Diaz will be in his age-32 and age-33 seasons in 2026 and 2027. That’s not old but we witnessed significant declines from recent – and still active – elite closers in that time period. Aroldis Chapman had a career-high 3.2 fWAR and three other seasons with at least a 2.5 mark in his 20s. But for his age-32 and age-33 seasons, he had a combined 0.9 fWAR. Kenley Jansen had 3.4 and 3.1 fWAR campaigns in his 20s. But for the age-32-33 seasons, he had a combined 2.4 fWAR. Craig Kimbrel posted 2.8 and 3.1 and 3.2 fWAR seasons in his 20s. But those age-32-33 campaigns saw a combined 2.1 mark.

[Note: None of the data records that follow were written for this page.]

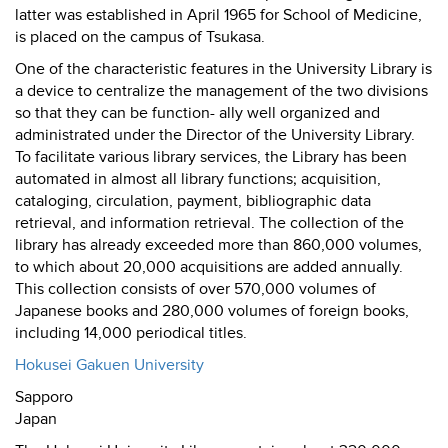
latter was established in April 1965 for School of Medicine,
is placed on the campus of Tsukasa.
One of the characteristic features in the University Library is
a device to centralize the management of the two divisions
so that they can be function- ally well organized and
administrated under the Director of the University Library.
To facilitate various library services, the Library has been
automated in almost all library functions; acquisition,
cataloging, circulation, payment, bibliographic data
retrieval, and information retrieval. The collection of the
library has already exceeded more than 860,000 volumes,
to which about 20,000 acquisitions are added annually.
This collection consists of over 570,000 volumes of
Japanese books and 280,000 volumes of foreign books,
including 14,000 periodical titles.
Hokusei Gakuen University
Sapporo
Japan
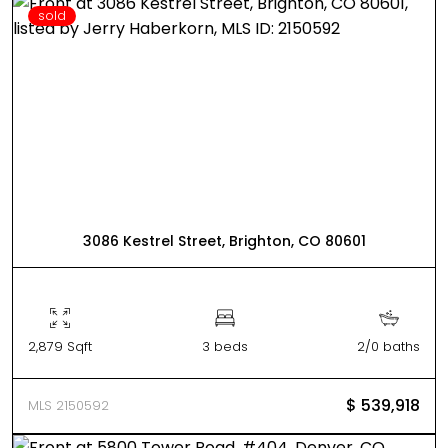
sold
3086 Kestrel Street, Brighton, CO 80601
2,879 Sqft
3 beds
2/0 baths
$ 539,918
MLS 2150592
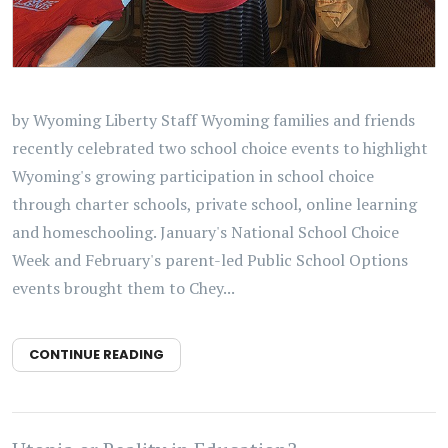
by Wyoming Liberty Staff Wyoming families and friends
recently celebrated two school choice events to highlight
Wyoming's growing participation in school choice
through charter schools, private school, online learning
and homeschooling. January's National School Choice
Week and February's parent-led Public School Options
events brought them to Chey...
CONTINUE READING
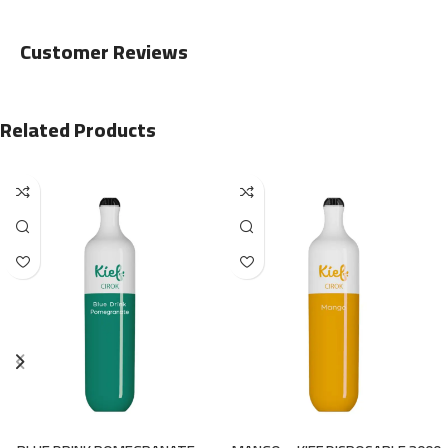
Customer Reviews
Related Products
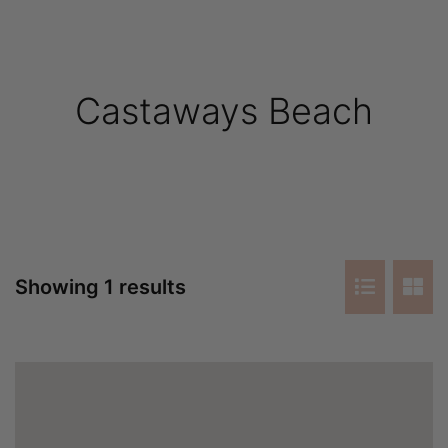
Castaways Beach
Showing 1 results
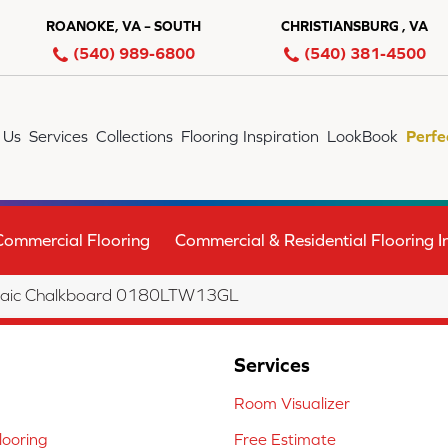
ROANOKE, VA – SOUTH
CHRISTIANSBURG , VA
(540) 989-6800
(540) 381-4500
 Us
Services
Collections
Flooring Inspiration
LookBook
Perfe
Commercial Flooring
Commercial & Residential Flooring In
Mosaic Chalkboard 0180LTW13GL
Services
Room Visualizer
ooring
Free Estimate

In 2022, Diaz had a 3.0 fWAR.
It’s great to have a shutdown closer to wrap up those ninth-inning leads. Last year, Diaz didn’t pitch a full season, as he spent time on the IL, as well as serving a 10-game suspension for allegedly violating the nebulous-sticky-stuff rules. But he pitched enough to have 20 saves. But that’s only a partial statistic. Diaz also had seven blown saves. Is a 74.1 save percentage good? Clay Holmes had a 69.8% and lost his job. Kimbrel had a 79.3% and he lost his job, too. Robert Suarez had an 85.7% and kept his job all year.
My hope is that Diaz puts in a 2025 campaign in which he comes close to the numbers he posted in 2022. Then after the season is over, he opts out of the final two years. With David Stearns at the helm, it seems unlikely that the Mets would shop at the very top of the reliever market, so my guess is that he would let Diaz go to another club to get overpaid. It was a bad deal when the Mets signed Diaz out of free agency following the 2022 season. Yet the Mets may end up getting out of it two years early. That would be worthy of trumpets.
This column reinforces my desire to sign Scott and Holmes because even though they might be looking for a chance to be a closer, the opportunity to share those duties on the Mets is right in front of them given how Diaz pitched last season. Seems the Mets never really get a shutdown closer as evidenced by so many options giving us all heartburn simply trying to get three outs to close out a potential victory. Diaz is another who seems to put a few guys on base and then started to bear down.
As far as the contract, Diaz would need to really excel to exercise the opt out otherwise he'd be crazy to leave, especially since the Mets are getting closer to winning.
Could you imagine how we’d all feel about this guy if his failure to cover 1st against the Braves cost us a playoff berth?